In the JOB context, parameters
will be the row of the DataFrame that
pertains to that job instance. In the INTERACTIVE context,
parameters
will be the row that corresponds to
interactive_index
.
We unschedule the jobs here so that your Seeq Data Lab isn’t loaded down with executing this tutorial.
spy.jobs.unschedule()
Do something cool
Now, based on the parameters in parameters
, you can do something
interesting. In this example we’ll push a condition to a new (small)
asset tree.
parameters
Let’s pretend that we have a spiffy algorithm that can determine the health of our asset by looking at a couple of signals.
health_data_df = spy.pull(spy.search({
'Asset': parameters['ID'],
'Name': 'Temperature'
}), header='Name')
health_indicator = health_data_df.mean()['Temperature']
health_status = 'HEALTHY' if health_indicator > 80 else 'UNHEALTHY'
metadata_df = pd.DataFrame([{
'Path': 'Parameterized Jobs Tutorial',
'Asset': f'{parameters["Name"]}',
'Name': 'Job Executions',
'Type': 'Condition',
'Maximum Duration': '1h'
}])
metadata_df
import datetime
start = datetime.datetime.now().isoformat()
end = (datetime.datetime.now() + datetime.timedelta(minutes=5)).isoformat()
capsule_data = pd.DataFrame([{
'Capsule Start': pd.to_datetime(start),
'Capsule End': pd.to_datetime(end),
'Health': health_status
}])
capsule_data
spy.push(capsule_data, metadata=metadata_df)
Scheduling from a separate notebook
The spy.jobs.push()
function accepts a datalab_notebook_url
parameter, so that a job can be pushed to another notebook to which you
have access.

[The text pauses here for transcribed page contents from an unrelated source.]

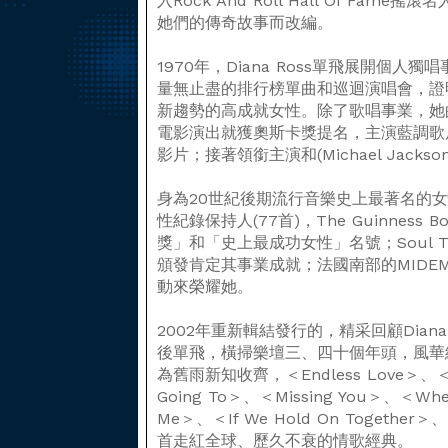
入Rock And Roll Hall Of F
她們的傳奇故事而改編。
1970年，Diana Ross單飛展開個人
量無止盡的排行榜單曲和巡迴演唱會，證
新趨勢的高成就女性。除了歌唱事業，她
電影演出就獲奧斯卡獎提名，主演藍調歌后Bil
影片；接著領銜主演和(Michael Jack
身為20世紀後期流行音樂史上最著名的女性
性紀錄保持人(77首)，The Guinness B
獎」和「史上最成功女性」名號；Soul Trai
頒發肯定其事業成就；法國南部的MIDE
動來榮耀她。
2002年重新輯結發行的，精采回顧Diana R
後單飛，橫掃樂壇三、四十個年頭，風華
為舊雨新知收齊，＜Endless Love＞、＜Do 
Going To＞、＜Missing You＞、＜When 
Me＞、＜If We Hold On Together＞、＜
首走紅全球、歷久不衰的情歌經典。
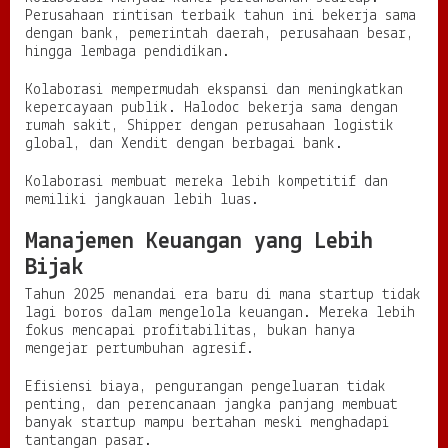
Perusahaan rintisan terbaik tahun ini bekerja sama
dengan bank, pemerintah daerah, perusahaan besar,
hingga lembaga pendidikan.
Kolaborasi mempermudah ekspansi dan meningkatkan
kepercayaan publik. Halodoc bekerja sama dengan
rumah sakit, Shipper dengan perusahaan logistik
global, dan Xendit dengan berbagai bank.
Kolaborasi membuat mereka lebih kompetitif dan
memiliki jangkauan lebih luas.
Manajemen Keuangan yang Lebih
Bijak
Tahun 2025 menandai era baru di mana startup tidak
lagi boros dalam mengelola keuangan. Mereka lebih
fokus mencapai profitabilitas, bukan hanya
mengejar pertumbuhan agresif.
Efisiensi biaya, pengurangan pengeluaran tidak
penting, dan perencanaan jangka panjang membuat
banyak startup mampu bertahan meski menghadapi
tantangan pasar.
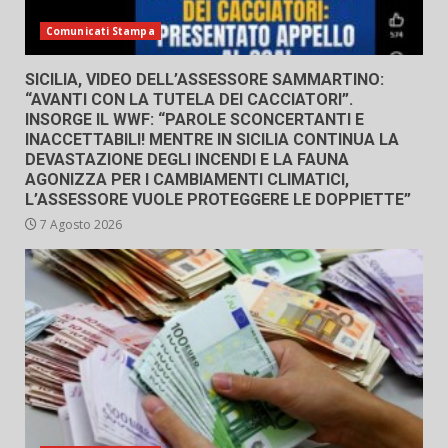
Comunicati Stampa
SICILIA, VIDEO DELL’ASSESSORE SAMMARTINO:
“AVANTI CON LA TUTELA DEI CACCIATORI”.
INSORGE IL WWF: “PAROLE SCONCERTANTI E
INACCETTABILI! MENTRE IN SICILIA CONTINUA LA
DEVASTAZIONE DEGLI INCENDI E LA FAUNA
AGONIZZA PER I CAMBIAMENTI CLIMATICI,
L’ASSESSORE VUOLE PROTEGGERE LE DOPPIETTE”
7 Agosto 2026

A common use case for this would be to enable a user of an
Add-on Mode notebook to configure a scheduled notebook through form
input. In such a scenario, the parameters specified by completion of the
form would need to be passed to the scheduled notebook.
path_to_here = '/notebooks/SPy%20Documentation/Advanced%20Scheduling/Parameterized%20Jobs.ipynb'
this_notebook_url = f'{spy.utils.get_data_lab_project_url()}{path_to_here}'
spy.jobs.push(schedule_df, spread='6 hours', datalab_notebook_url=this_notebook_url)

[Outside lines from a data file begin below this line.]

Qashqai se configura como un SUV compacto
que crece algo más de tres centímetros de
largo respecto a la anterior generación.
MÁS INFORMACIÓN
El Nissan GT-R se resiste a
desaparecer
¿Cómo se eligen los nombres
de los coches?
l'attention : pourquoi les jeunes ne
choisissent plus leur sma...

No additional work is needed to ensure the parameters are available in
the target Notebook. The schedule_df
used in the call to
spy.jobs.push()
is automatically pickled to a .pkl file in the
_Job DataFrames
folder of the Notebook being scheduled. To retrieve
the parameters for a specific job in the jobs DataFrame from the
scheduled Notebook, just call spy.jobs.pull()
:
parameters = spy.jobs.pull(interactive_index=1)
parameters
The JOB and INTERACTIVE contexts still apply as described
earlier in this tutorial. Use the interactive_index
to control which
row is returned by spy.jobs.pull()
in the interactive context.
The push
and pull
methods can both be used with an additional
label
argument, which is useful for enabling reuse of a single
Notebook with different parameters. For example, if it is desired to
have one schedule per user for a given notebook, the user’s ID could be
used as a label. This will ensure that two distinct users can schedule
the same notebook, possibly with distinct parameters created from a
separate notebook or from another application, without unscheduling the
other user’s jobs.
Another use for a label would be enabling the scheduling of a single
notebook from different Workbench Analyses using an Add-on Tool. In this
case, a convenient label would be an encoding of the Workbook and
Worksheet IDs of the origin worksheet, e.g.,
workbookId=77953A64-0675-47AE-826F-DEE1FD7AB4C5&worksheetId=5C83DF79-D725-4756-BBE6-4D2D1525D4FF
.